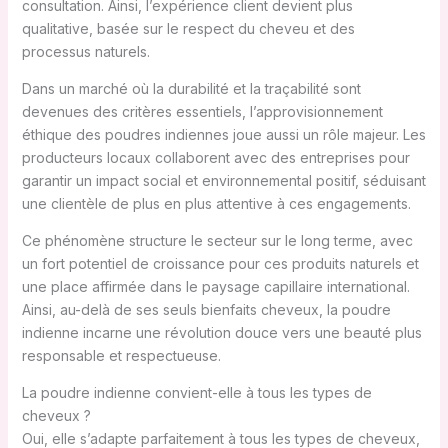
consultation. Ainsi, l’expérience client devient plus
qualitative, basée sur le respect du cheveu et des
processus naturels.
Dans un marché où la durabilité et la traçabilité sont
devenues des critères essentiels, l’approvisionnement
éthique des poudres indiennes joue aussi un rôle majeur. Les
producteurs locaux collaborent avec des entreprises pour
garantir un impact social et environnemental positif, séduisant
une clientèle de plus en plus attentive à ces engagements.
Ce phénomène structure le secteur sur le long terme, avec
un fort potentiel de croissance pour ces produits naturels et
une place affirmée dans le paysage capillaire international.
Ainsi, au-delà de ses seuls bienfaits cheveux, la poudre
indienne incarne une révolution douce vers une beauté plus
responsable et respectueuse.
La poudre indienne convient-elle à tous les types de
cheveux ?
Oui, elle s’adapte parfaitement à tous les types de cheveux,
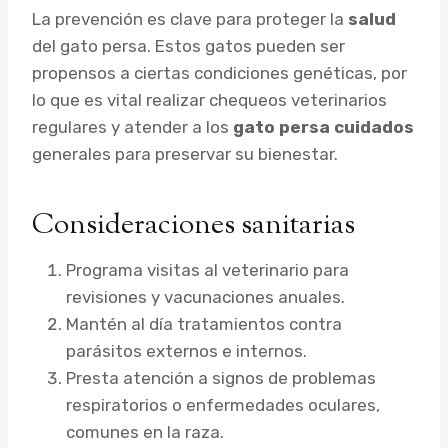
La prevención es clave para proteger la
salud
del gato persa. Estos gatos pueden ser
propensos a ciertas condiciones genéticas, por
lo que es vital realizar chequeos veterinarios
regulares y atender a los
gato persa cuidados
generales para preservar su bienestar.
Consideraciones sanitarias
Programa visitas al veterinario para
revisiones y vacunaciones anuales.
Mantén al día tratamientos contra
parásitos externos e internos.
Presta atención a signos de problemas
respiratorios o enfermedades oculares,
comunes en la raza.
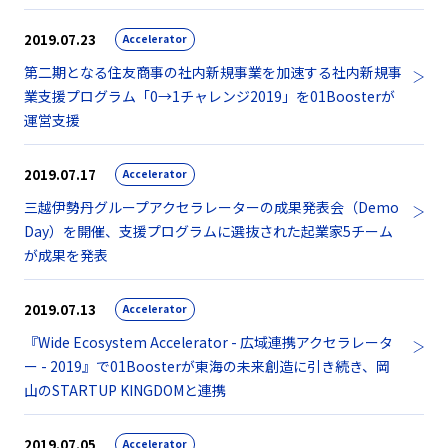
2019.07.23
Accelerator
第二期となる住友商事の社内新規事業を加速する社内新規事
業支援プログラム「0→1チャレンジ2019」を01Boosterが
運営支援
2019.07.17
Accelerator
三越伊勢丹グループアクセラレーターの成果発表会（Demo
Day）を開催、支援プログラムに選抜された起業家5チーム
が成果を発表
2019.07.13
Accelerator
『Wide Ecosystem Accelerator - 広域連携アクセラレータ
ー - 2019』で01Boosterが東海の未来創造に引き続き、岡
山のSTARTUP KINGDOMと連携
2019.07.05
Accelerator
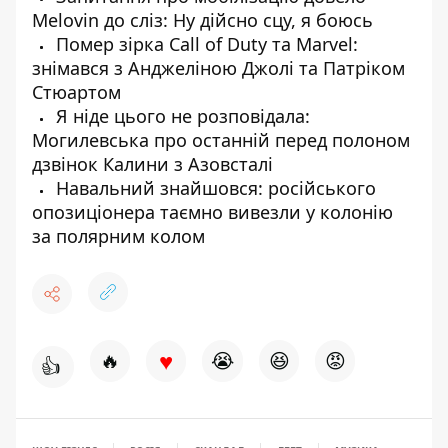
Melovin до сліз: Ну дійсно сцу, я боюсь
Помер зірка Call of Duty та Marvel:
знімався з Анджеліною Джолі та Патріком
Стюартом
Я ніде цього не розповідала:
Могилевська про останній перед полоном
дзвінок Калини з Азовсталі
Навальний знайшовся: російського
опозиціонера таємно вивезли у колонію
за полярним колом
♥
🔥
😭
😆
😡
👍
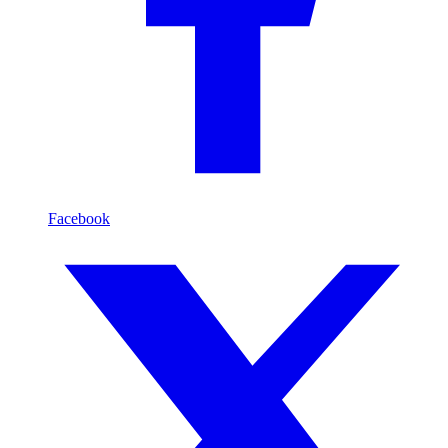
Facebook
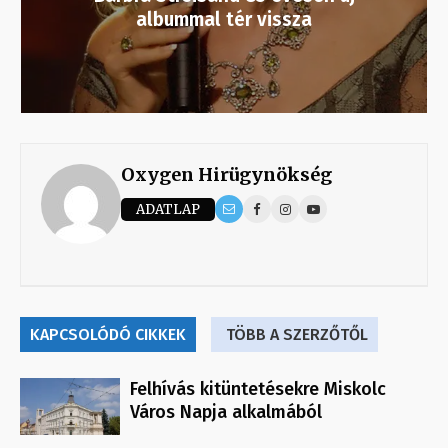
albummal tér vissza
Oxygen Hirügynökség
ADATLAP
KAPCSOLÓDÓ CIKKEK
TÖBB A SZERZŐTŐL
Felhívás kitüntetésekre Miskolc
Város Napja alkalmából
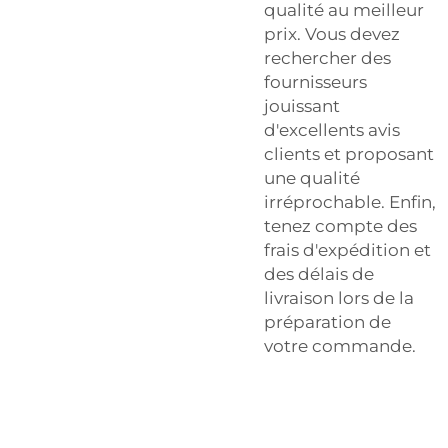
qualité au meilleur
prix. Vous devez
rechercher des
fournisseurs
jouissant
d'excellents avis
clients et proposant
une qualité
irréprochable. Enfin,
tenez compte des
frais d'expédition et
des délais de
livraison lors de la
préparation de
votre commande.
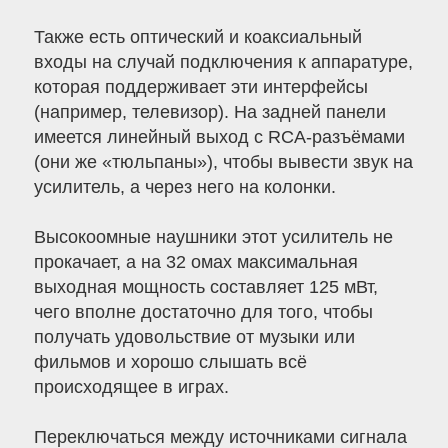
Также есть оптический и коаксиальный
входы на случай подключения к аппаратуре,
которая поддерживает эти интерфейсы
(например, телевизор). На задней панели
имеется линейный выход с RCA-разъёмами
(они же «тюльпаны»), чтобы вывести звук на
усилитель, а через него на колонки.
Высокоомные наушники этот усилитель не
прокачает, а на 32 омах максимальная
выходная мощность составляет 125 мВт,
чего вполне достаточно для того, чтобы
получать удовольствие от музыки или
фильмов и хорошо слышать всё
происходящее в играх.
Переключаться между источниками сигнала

◆ ◆ ◆ ◆ ◆ ◆ ◆

[Problem statement]: Reproduce the line that contains "входы на случай" and each line after it through the last line of the entries above, exactly; leave out all earlier lines.

[Solution for this exercise]:
входы на случай подключения к аппаратуре,
которая поддерживает эти интерфейсы
(например, телевизор). На задней панели
имеется линейный выход с RCA-разъёмами
(они же «тюльпаны»), чтобы вывести звук на
усилитель, а через него на колонки.
Высокоомные наушники этот усилитель не
прокачает, а на 32 омах максимальная
выходная мощность составляет 125 мВт,
чего вполне достаточно для того, чтобы
получать удовольствие от музыки или
фильмов и хорошо слышать всё
происходящее в играх.
Переключаться между источниками сигнала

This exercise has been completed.